I have a book in my office: "When the oil runs out", from 1947. It hasn't.
Middle eastern oil was cheap and plentiful, so we used it. You pick the low hanging fruit first.
This isn't the first time we've had the whole 'peak oil' thingy pushed at us. Most of the restrictions on us producing even more oil than we do are completely artificial. Offshore, east coast, west coast, virtually untouched. East side of the Gulf of America: virtually untouched. Alaska: virtually untouched. The entire interior has yet to be explored. Even known oil fields in California remain undeveloped, because of the environmental movement. There is more oil out there than we have ever produced, just waiting for the restrictions to go off and the price to make it profitable.
Sure, the geology is there to show off potentially commercial deposits, and we could certainly help ourselves a lot should we rid ourselves of federal and state excesses of environmental and land restrictions.
And I agree with you there will likely be significant new discoveries in waters off both coasts once restrictions are removed that will permit seismic and exploratory drilling to finally happen. That, however, you well know will take time, perhaps 10-15 years at a minimum, to realize any benefit.
But there is no new Ghawar awaiting out there for us and no short term fix to suddenly create massive amounts of production to replace ME oil.
And one must still have a commercial venture to justify drilling/producing/refining that crude.
In my professional opinion as a petroleum reservoir engineer/economist involved in decades of exploratory ventures that caused me to actively study petroleum basins across the Americas and worldwide, the geology of this country is not conducive to find or exploit new vast commercially-attractive quantities of crude above what we already have.
The stubborn fact is good, prolific oil might be in water thousands of feet deep in difficult to retrieve environments that take decade(s) to produce, while most oil will be locked up in poor quality reservoirs that require massive expenditure efforts to unlock. Physics just does not permit much of that oil to flow easily through that poor quality rock, so horizontal drilling and multi-stage fraccing is requisite, along with potentially retorting it from the earth. And even after all that effort, one gets a pittance recovery of the oil in place.
On the other hand, natural gas is vastly more abundant and accessible(and cheap), which is the reason LNG makes the news so much these days. The US has a large surplus of it, enough to make it a world top LNG exporter.

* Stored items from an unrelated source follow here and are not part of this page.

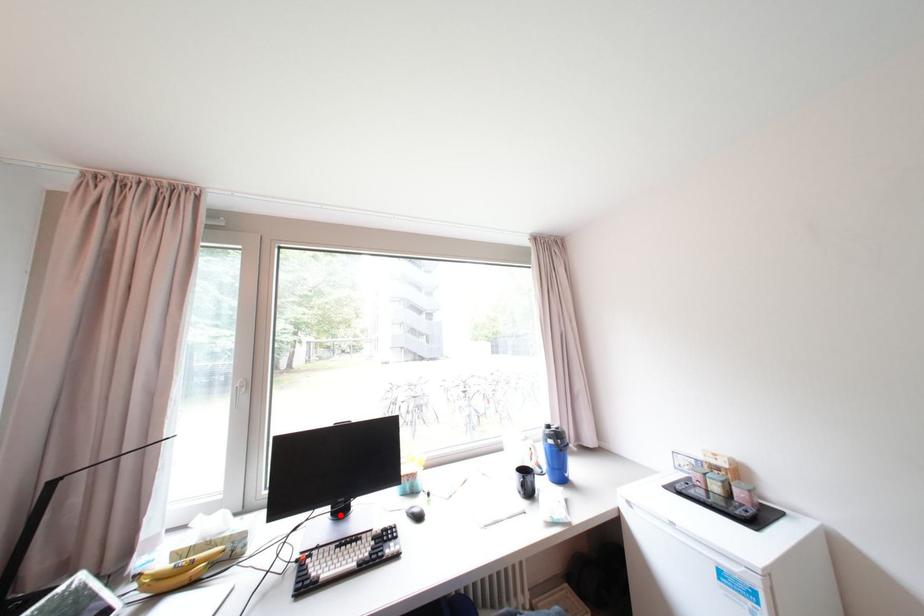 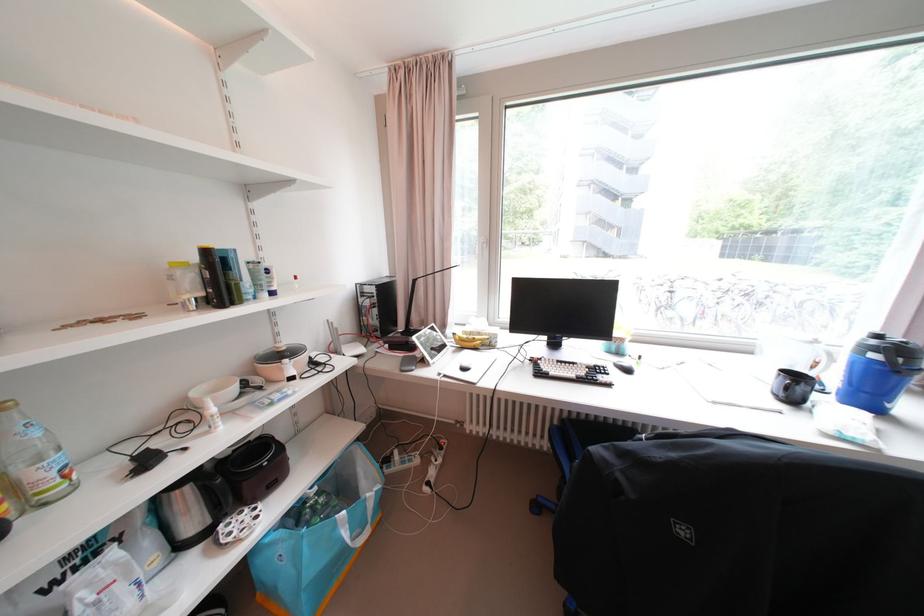 In the second image, find the point that corresponds to the highlighted location in the first image.

(555, 346) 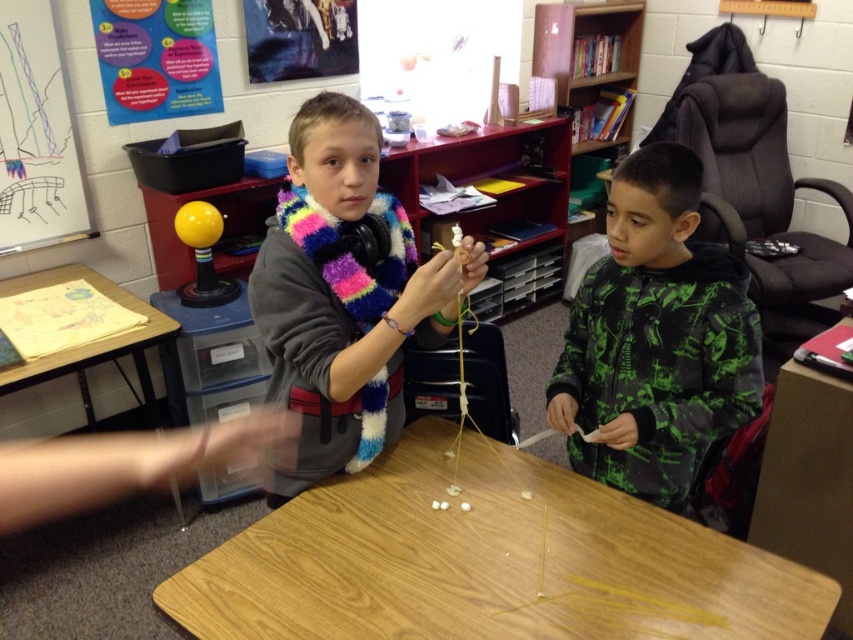 Based on the photo, you are a student in the classroom. You need to hang a small picture on the wall. Which object, the multicolored fuzzy scarf at center or the whiteboard at upper left, would be more suitable for temporarily pinning the picture?

The whiteboard at upper left is more suitable for temporarily pinning the picture because it is a surface typically used for hanging items, whereas the multicolored fuzzy scarf at center is an article of clothing and not meant for pinning.

You are a student in the classroom and want to place your notebook on the wooden table at center and the green camouflage hoodie at center. Which object can you place the notebook on?

The wooden table at center is larger in size than the green camouflage hoodie at center, so the notebook can be placed on the wooden table at center.

You are a student in the classroom. You need to hang a poster on the whiteboard at upper left and the wooden table at left. Which surface will allow you to hang the poster higher from the floor?

The whiteboard at upper left has a greater height compared to the wooden table at left, so you can hang the poster higher on the whiteboard at upper left. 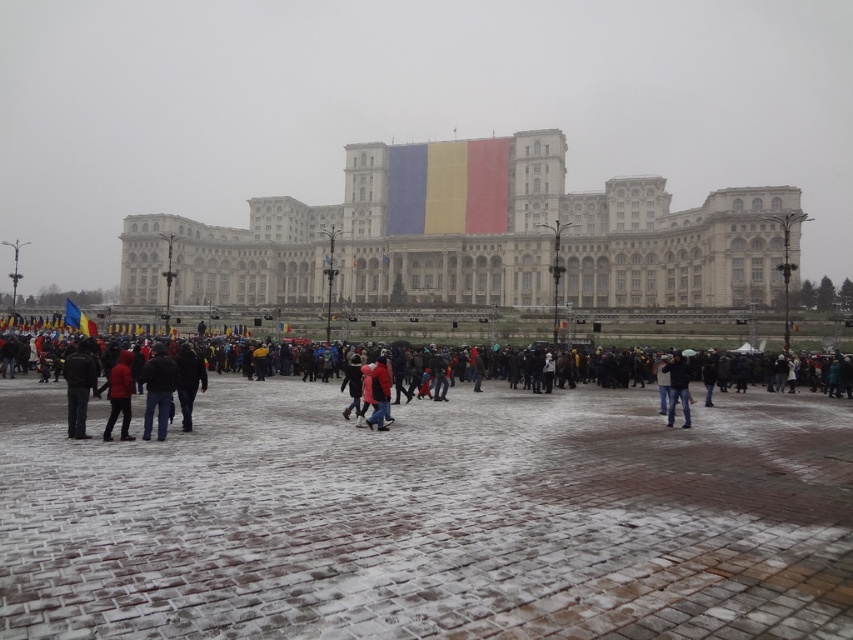 Who is positioned more to the left, white stone building at center or dark gray jacket at center?

dark gray jacket at center is more to the left.

Can you confirm if white stone building at center is smaller than dark gray jacket at center?

No, white stone building at center is not smaller than dark gray jacket at center.

The height and width of the screenshot is (640, 853). In order to click on white stone building at center in this screenshot , I will do `click(473, 236)`.

Is point (202, 388) positioned in front of point (683, 397)?

Yes, it is.

Is dark gray jacket at center wider than jeans at center?

In fact, dark gray jacket at center might be narrower than jeans at center.

Is point (186, 397) behind point (672, 394)?

That is False.

Identify the location of dark gray jacket at center. The height and width of the screenshot is (640, 853). (189, 381).

Consider the image. Who is higher up, snowy cobblestone plaza at center or dark blue jeans at center?

dark blue jeans at center

Measure the distance between snowy cobblestone plaza at center and dark blue jeans at center.

snowy cobblestone plaza at center is 19.25 meters away from dark blue jeans at center.

Does point (434, 600) come in front of point (154, 342)?

Yes, point (434, 600) is closer to viewer.

Locate an element on the screen. The image size is (853, 640). snowy cobblestone plaza at center is located at coordinates (428, 516). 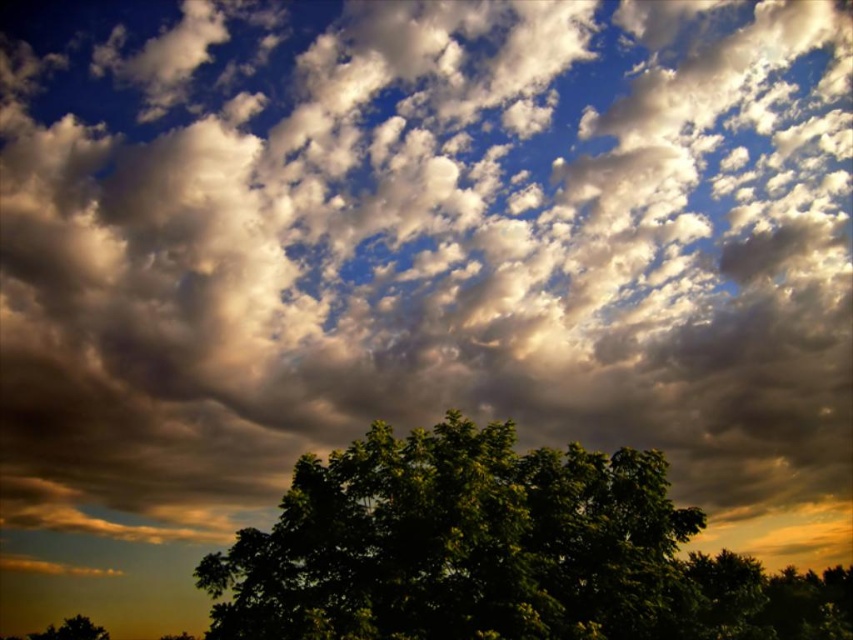 Does green leafy tree at center have a greater height compared to green leafy tree at lower center?

Indeed, green leafy tree at center has a greater height compared to green leafy tree at lower center.

Which is more to the right, green leafy tree at center or green leafy tree at lower center?

From the viewer's perspective, green leafy tree at center appears more on the right side.

Find the location of `green leafy tree at center`. green leafy tree at center is located at coordinates (498, 552). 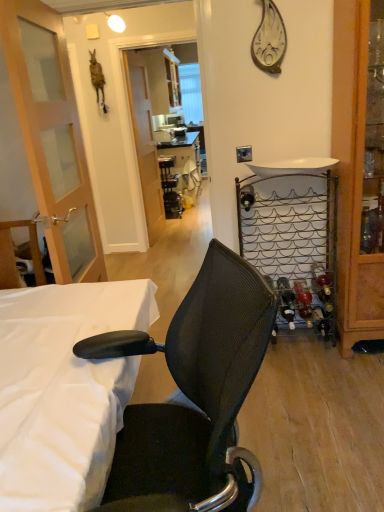 Question: Is point (340, 18) positioned closer to the camera than point (281, 162)?

Choices:
 (A) closer
 (B) farther

Answer: (A)

Question: Which is correct: wooden cabinet at right is inside white glossy sink at upper right, or outside of it?

Choices:
 (A) inside
 (B) outside

Answer: (B)

Question: Based on their relative distances, which object is nearer to the transparent glass screen door at center?

Choices:
 (A) black plastic table at center
 (B) metallic wire wine rack at right, the first bed positioned from the back
 (C) wooden cabinet at right
 (D) metallic leaf-shaped clock at upper right
 (E) black mesh office chair at center

Answer: (A)

Question: Which object is positioned closest to the transparent glass screen door at center?

Choices:
 (A) black plastic table at center
 (B) wooden door at left
 (C) white fabric bed at lower left, the 1th bed when ordered from front to back
 (D) metallic leaf-shaped clock at upper right
 (E) white glossy sink at upper right

Answer: (A) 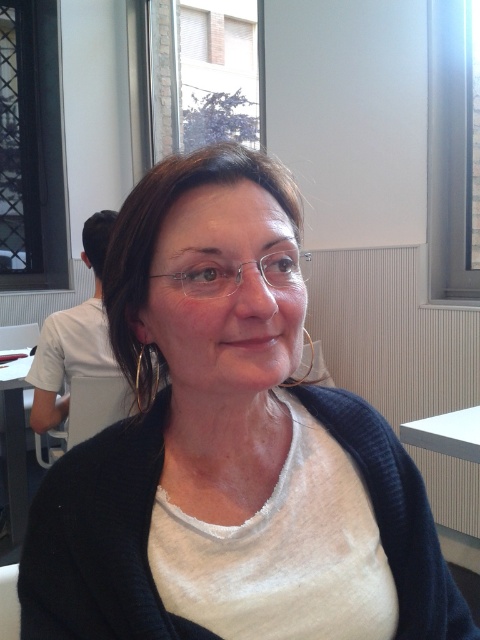 Is matte glass window at upper center to the left of white glossy table at lower left from the viewer's perspective?

No, matte glass window at upper center is not to the left of white glossy table at lower left.

Which is behind, point (252, 147) or point (20, 490)?

The point (252, 147) is more distant.

Find the location of a particular element. matte glass window at upper center is located at coordinates (218, 72).

Does metallic mesh window at upper left have a lesser height compared to white glossy table at lower left?

Incorrect, metallic mesh window at upper left's height does not fall short of white glossy table at lower left's.

Is point (32, 52) closer to viewer compared to point (23, 406)?

No, (32, 52) is behind (23, 406).

Where is `metallic mesh window at upper left`? This screenshot has height=640, width=480. metallic mesh window at upper left is located at coordinates (32, 148).

Is white glossy table at lower left taller than clear plastic glasses at center?

Yes, white glossy table at lower left is taller than clear plastic glasses at center.

Who is more distant from viewer, [17,364] or [273,273]?

The point [17,364] is more distant.

The width and height of the screenshot is (480, 640). What are the coordinates of `white glossy table at lower left` in the screenshot? It's located at (15, 442). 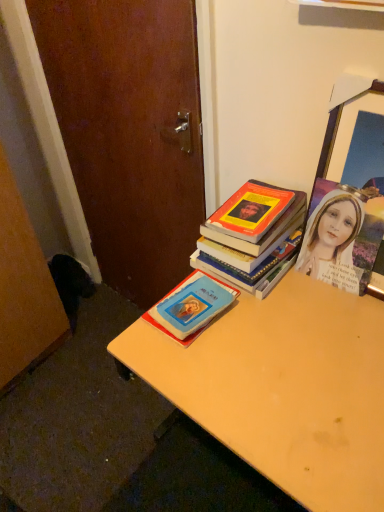 The height and width of the screenshot is (512, 384). I want to click on blank space above hardcover book at center, which is the second book from bottom to top (from a real-world perspective), so click(x=257, y=207). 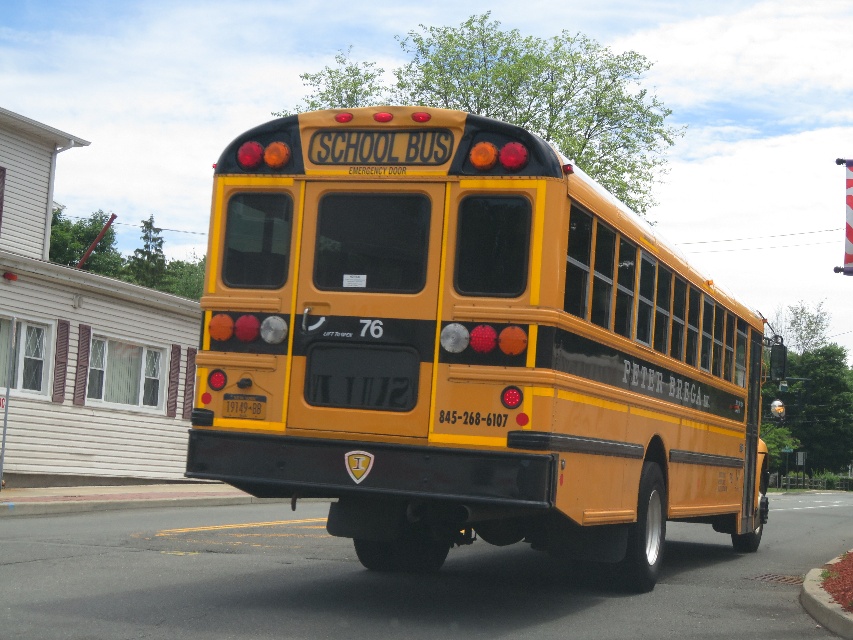 You are a delivery driver who needs to park your truck behind the yellow school bus. The truck requires a clear space of 3 meters behind the bus. Can you determine if there is enough space between the concrete at lower right and the yellow matte license plate at center to park your truck?

The concrete at lower right is positioned under the yellow matte license plate at center, which means they are vertically aligned. Since the truck needs a clear space of 3 meters behind the bus horizontally, the vertical positioning does not affect the required space. Therefore, there is likely enough space to park the truck behind the bus.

That is why I foresee our country becoming a synthetic crude manufacturer during the next decade, using our natural gas which, BTW, flows much, much more easily through that crappy rock compare to crude.
That geology will work to make us self-sufficient, but we are a ways to go for that to happen.
And we will also require much more input from alternative sources of energy such as nuclear and coal to take a load off oil and gas usage.